The thought of bestowing upon media the responsibility of educating the people seems to be a great idea. After all, literature as a vehicle for education has been effective only for a certain social class: only the people who actually had the time to read were the ones who benefited. Ordinary workers usually worked almost all hours of the day, and were too tired to read once they got home. Hence, the elite were generally the ones who got an education out of literature. Media’s pervasiveness and accessibility removes such barriers between rich and poor, making education available to all who want it.
Media is also able to spice up otherwise boring topics by using audiovisual techniques, and is able to capture and captivate its audience more. This is unlike literature, which challenges people to invest a great amount of time to look at words on a page and turn them into pictures in one’s mind. People who are unimaginative or lack visualization skills then become bored quickly and miss the learning the literature has to offer. It is not so with media, which can make learning more visually appealing and more fun.

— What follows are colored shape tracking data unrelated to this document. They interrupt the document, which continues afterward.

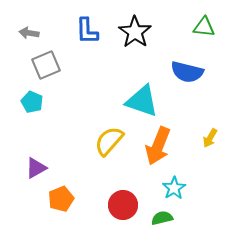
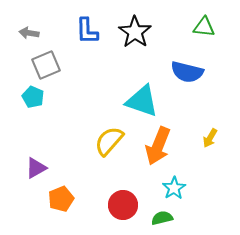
cyan pentagon: moved 1 px right, 5 px up
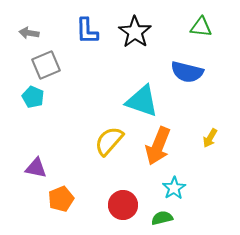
green triangle: moved 3 px left
purple triangle: rotated 40 degrees clockwise
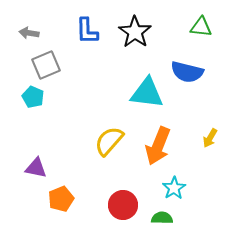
cyan triangle: moved 5 px right, 8 px up; rotated 12 degrees counterclockwise
green semicircle: rotated 15 degrees clockwise
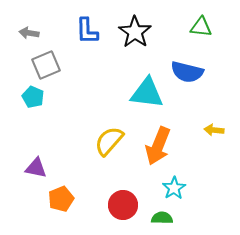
yellow arrow: moved 4 px right, 8 px up; rotated 66 degrees clockwise
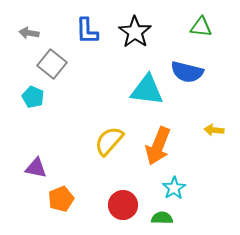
gray square: moved 6 px right, 1 px up; rotated 28 degrees counterclockwise
cyan triangle: moved 3 px up
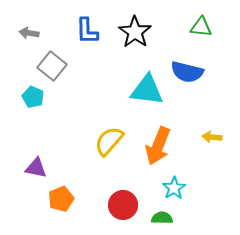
gray square: moved 2 px down
yellow arrow: moved 2 px left, 7 px down
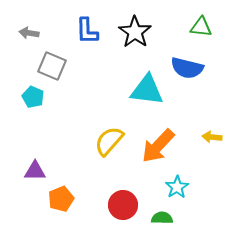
gray square: rotated 16 degrees counterclockwise
blue semicircle: moved 4 px up
orange arrow: rotated 21 degrees clockwise
purple triangle: moved 1 px left, 3 px down; rotated 10 degrees counterclockwise
cyan star: moved 3 px right, 1 px up
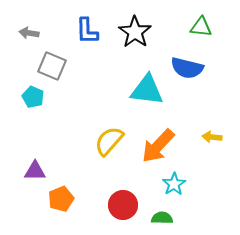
cyan star: moved 3 px left, 3 px up
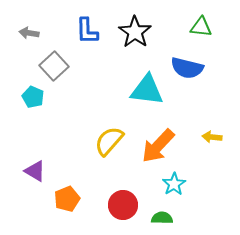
gray square: moved 2 px right; rotated 24 degrees clockwise
purple triangle: rotated 30 degrees clockwise
orange pentagon: moved 6 px right
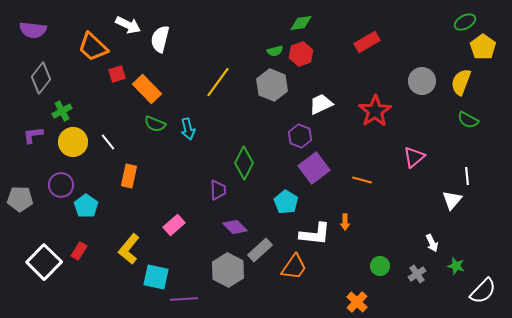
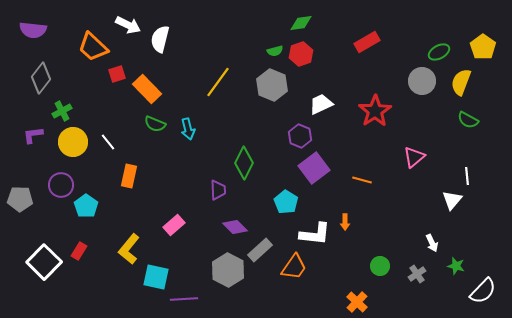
green ellipse at (465, 22): moved 26 px left, 30 px down
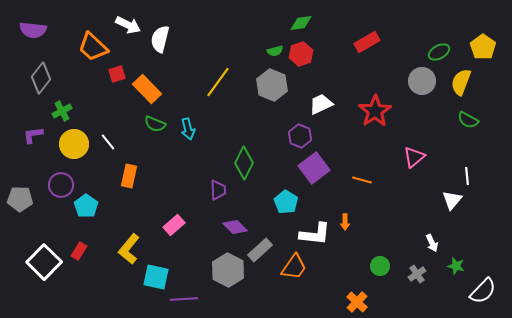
yellow circle at (73, 142): moved 1 px right, 2 px down
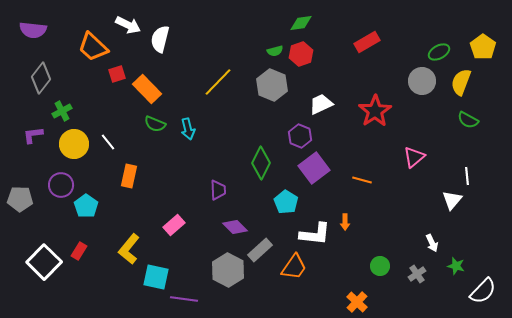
yellow line at (218, 82): rotated 8 degrees clockwise
green diamond at (244, 163): moved 17 px right
purple line at (184, 299): rotated 12 degrees clockwise
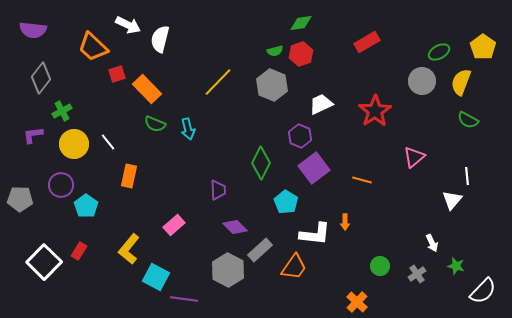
cyan square at (156, 277): rotated 16 degrees clockwise
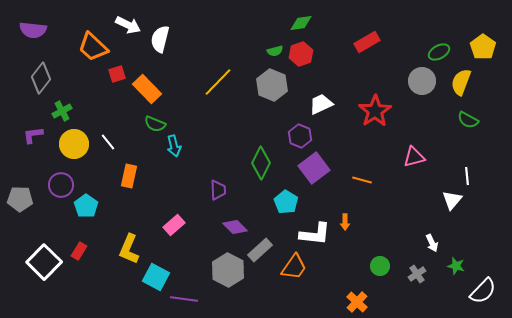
cyan arrow at (188, 129): moved 14 px left, 17 px down
pink triangle at (414, 157): rotated 25 degrees clockwise
yellow L-shape at (129, 249): rotated 16 degrees counterclockwise
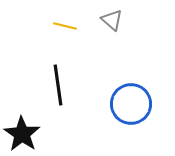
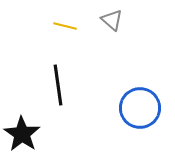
blue circle: moved 9 px right, 4 px down
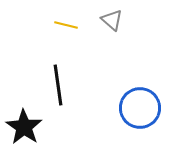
yellow line: moved 1 px right, 1 px up
black star: moved 2 px right, 7 px up
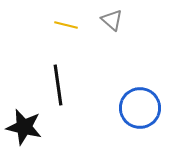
black star: rotated 21 degrees counterclockwise
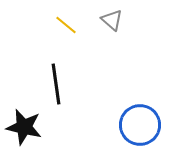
yellow line: rotated 25 degrees clockwise
black line: moved 2 px left, 1 px up
blue circle: moved 17 px down
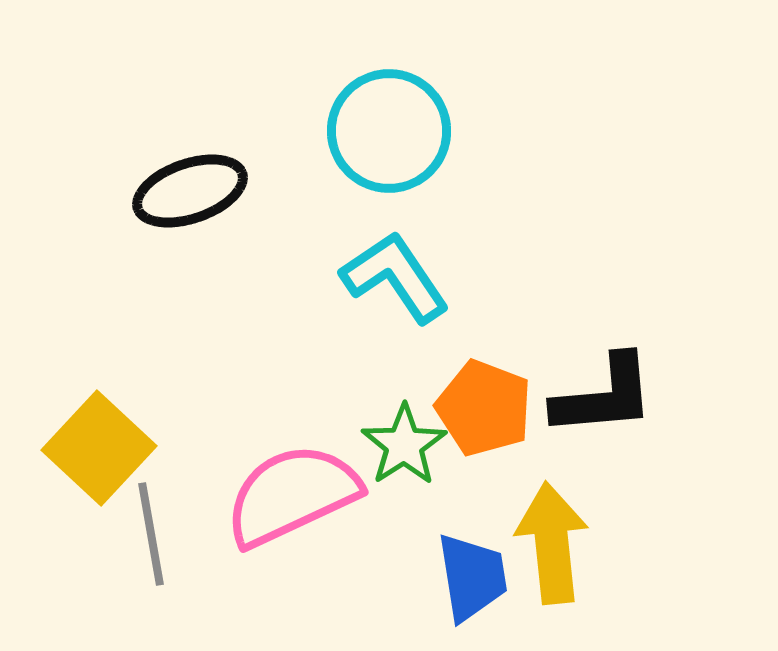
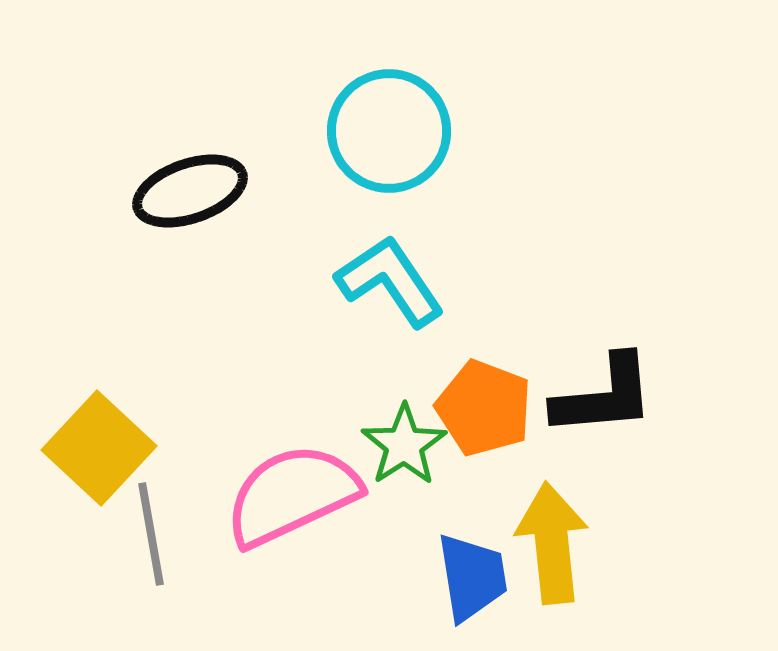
cyan L-shape: moved 5 px left, 4 px down
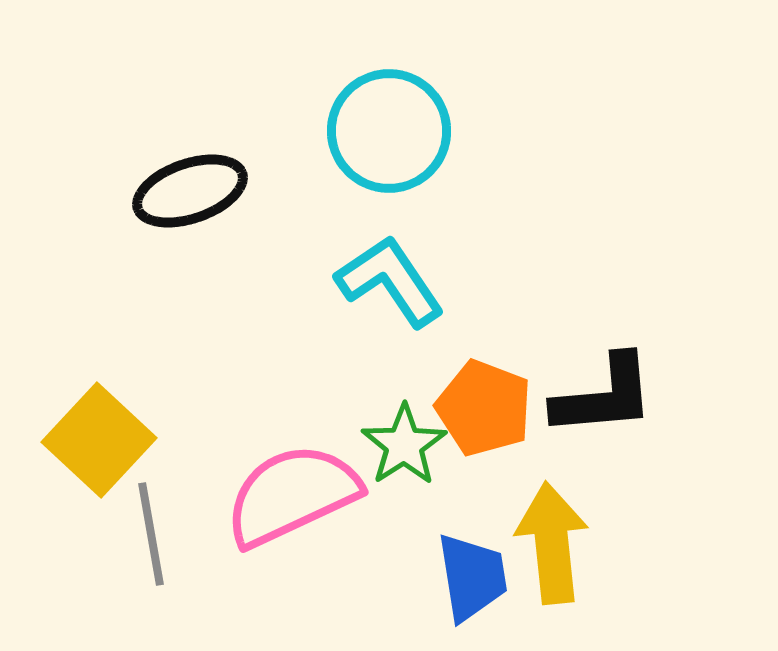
yellow square: moved 8 px up
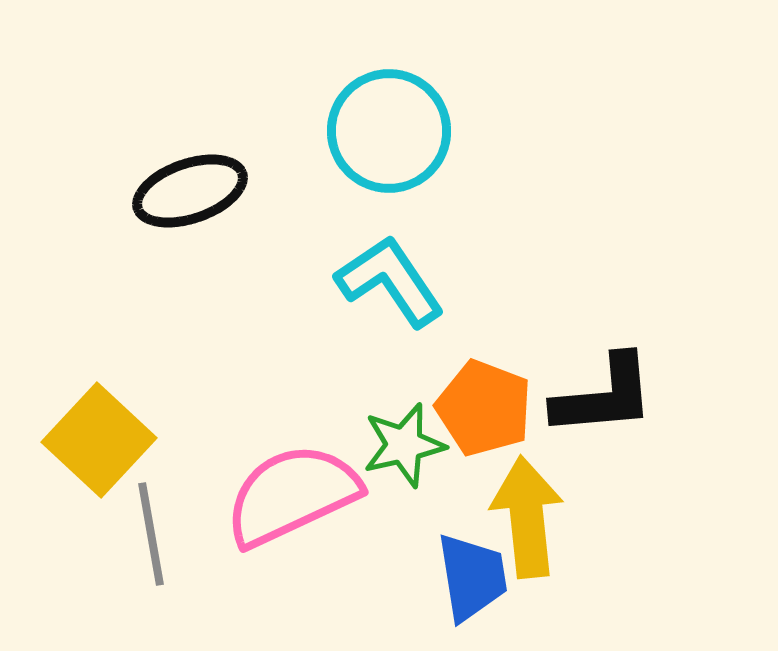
green star: rotated 20 degrees clockwise
yellow arrow: moved 25 px left, 26 px up
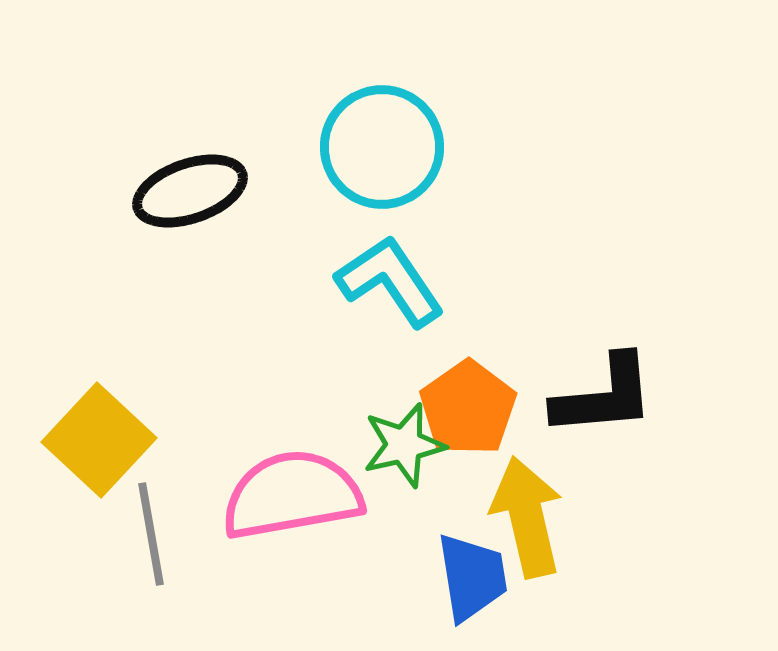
cyan circle: moved 7 px left, 16 px down
orange pentagon: moved 16 px left; rotated 16 degrees clockwise
pink semicircle: rotated 15 degrees clockwise
yellow arrow: rotated 7 degrees counterclockwise
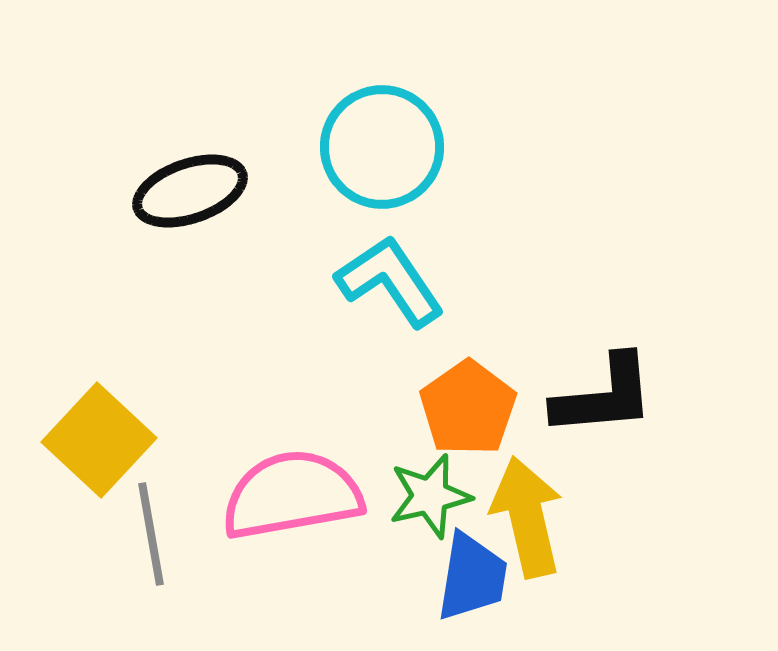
green star: moved 26 px right, 51 px down
blue trapezoid: rotated 18 degrees clockwise
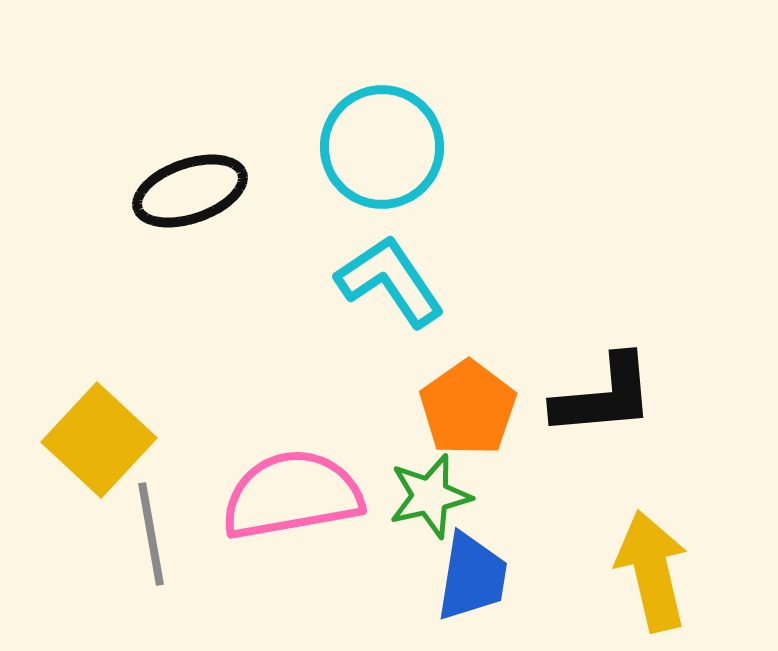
yellow arrow: moved 125 px right, 54 px down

However, there are greater disadvantages to giving media full responsibility over education. For one, there are certain considerations that are not as important to literature as they are to media: space and time constraints, profit, and popularity and ratings, among others. The content of media can thus be limited according to such considerations. This is a disadvantage because while literature has the time and space to fully expound on thoughts and ideas, media has a quick pace that allows for a lot of information to be given, but does not allow the audience enough time to absorb all the information and even dictates to the audience how much time they should take to absorb everything. It’s almost as though media tells its audience, “You may get it or not, but either way we’re moving on to the next bit of information.” Learning takes time and patience. Media cannot afford that luxury most of the time.

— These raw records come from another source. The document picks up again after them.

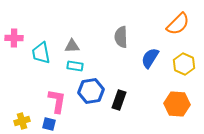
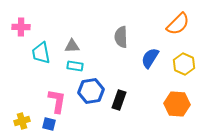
pink cross: moved 7 px right, 11 px up
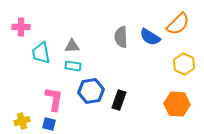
blue semicircle: moved 21 px up; rotated 90 degrees counterclockwise
cyan rectangle: moved 2 px left
pink L-shape: moved 3 px left, 2 px up
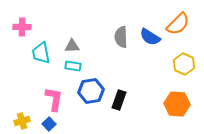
pink cross: moved 1 px right
blue square: rotated 32 degrees clockwise
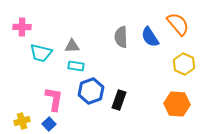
orange semicircle: rotated 85 degrees counterclockwise
blue semicircle: rotated 25 degrees clockwise
cyan trapezoid: rotated 65 degrees counterclockwise
cyan rectangle: moved 3 px right
blue hexagon: rotated 10 degrees counterclockwise
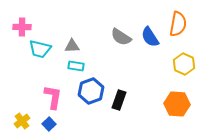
orange semicircle: rotated 50 degrees clockwise
gray semicircle: rotated 55 degrees counterclockwise
cyan trapezoid: moved 1 px left, 4 px up
pink L-shape: moved 1 px left, 2 px up
yellow cross: rotated 21 degrees counterclockwise
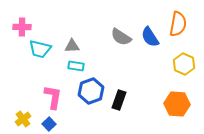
yellow cross: moved 1 px right, 2 px up
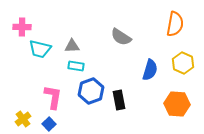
orange semicircle: moved 3 px left
blue semicircle: moved 33 px down; rotated 130 degrees counterclockwise
yellow hexagon: moved 1 px left, 1 px up
black rectangle: rotated 30 degrees counterclockwise
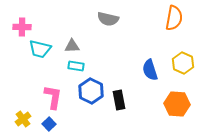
orange semicircle: moved 1 px left, 6 px up
gray semicircle: moved 13 px left, 18 px up; rotated 20 degrees counterclockwise
blue semicircle: rotated 145 degrees clockwise
blue hexagon: rotated 15 degrees counterclockwise
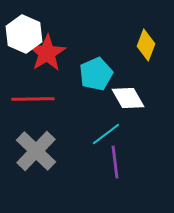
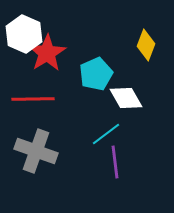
white diamond: moved 2 px left
gray cross: rotated 24 degrees counterclockwise
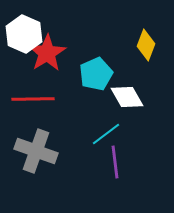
white diamond: moved 1 px right, 1 px up
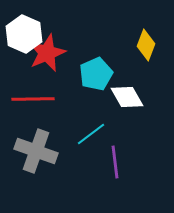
red star: rotated 9 degrees clockwise
cyan line: moved 15 px left
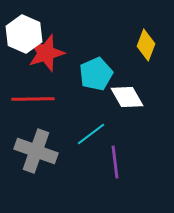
red star: moved 1 px left; rotated 6 degrees clockwise
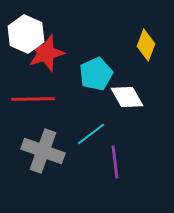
white hexagon: moved 2 px right
gray cross: moved 7 px right
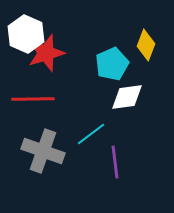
cyan pentagon: moved 16 px right, 10 px up
white diamond: rotated 68 degrees counterclockwise
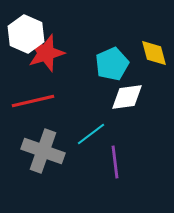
yellow diamond: moved 8 px right, 8 px down; rotated 36 degrees counterclockwise
red line: moved 2 px down; rotated 12 degrees counterclockwise
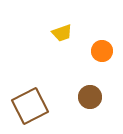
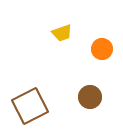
orange circle: moved 2 px up
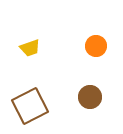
yellow trapezoid: moved 32 px left, 15 px down
orange circle: moved 6 px left, 3 px up
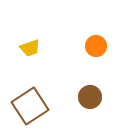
brown square: rotated 6 degrees counterclockwise
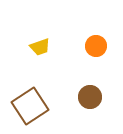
yellow trapezoid: moved 10 px right, 1 px up
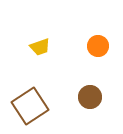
orange circle: moved 2 px right
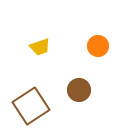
brown circle: moved 11 px left, 7 px up
brown square: moved 1 px right
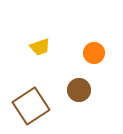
orange circle: moved 4 px left, 7 px down
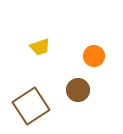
orange circle: moved 3 px down
brown circle: moved 1 px left
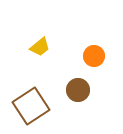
yellow trapezoid: rotated 20 degrees counterclockwise
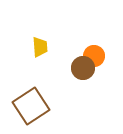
yellow trapezoid: rotated 55 degrees counterclockwise
brown circle: moved 5 px right, 22 px up
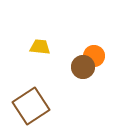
yellow trapezoid: rotated 80 degrees counterclockwise
brown circle: moved 1 px up
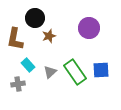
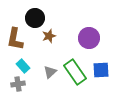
purple circle: moved 10 px down
cyan rectangle: moved 5 px left, 1 px down
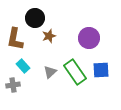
gray cross: moved 5 px left, 1 px down
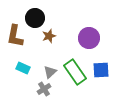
brown L-shape: moved 3 px up
cyan rectangle: moved 2 px down; rotated 24 degrees counterclockwise
gray cross: moved 31 px right, 4 px down; rotated 24 degrees counterclockwise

Media not only dictates how much time the audience has to absorb the information, it also dictates what information should be processed and how. While literature gives its audience free rein over its imagination, media supplies its audience with the images and sounds they should be seeing and hearing. This is a disadvantage because continuing education relies largely on curiosity and creativity, both of which media takes away through its spoon-feeding of information. Media makes it too easy for the youth to access information, so much that most children no longer know how to find information in an encyclopedia or use the library because everything to them is just one click away. Media, then, does not cultivate nor stimulate one’s imagination and creativity the way literature does, nor does it foster the diligence and discipline that literature is able to instill.
Finally, media is too transient to be relied on for education. Media’s allure largely relies on novelty: people are interested when it’s something new. Thus, media always tries to be fresh and innovative, and we see how much evolution and development media has undergone. This makes it harder for people to return to certain lessons they have acquired from various forms of media: can one readily return to a television show that has taught a valuable lesson in life? How diligent are websites in archiving their information, and how many are not updated and end up in oblivion as broken links? How much microfilm does one have to go through just to find information written in a newspaper fifty years ago? Education then becomes just as temporary and fleeting as its vehicle. This is much unlike literature’s timeless quality: lessons from Homer, Dante, Shakespeare, and so many other people who have been dead for more than a hundred years still live on. Hence, media cannot be expected to bear the full responsibility for education for the simple reason that the nature of media does not accommodate the longevity that education needs for it to be passed on to future generations.
This is why as much as media is here to stay, it cannot possibly bear the entire burden of educating society and future generations. What it can do is become a supplement to literature: it can help stimulate the mind and the senses, make learning more pleasurable, and give more people access to education. But literature simply cannot fade into oblivion because too much is lost when that happens: imagination, creativity, discipline, diligence, timelessness.
Future generations just cannot afford to lose all that.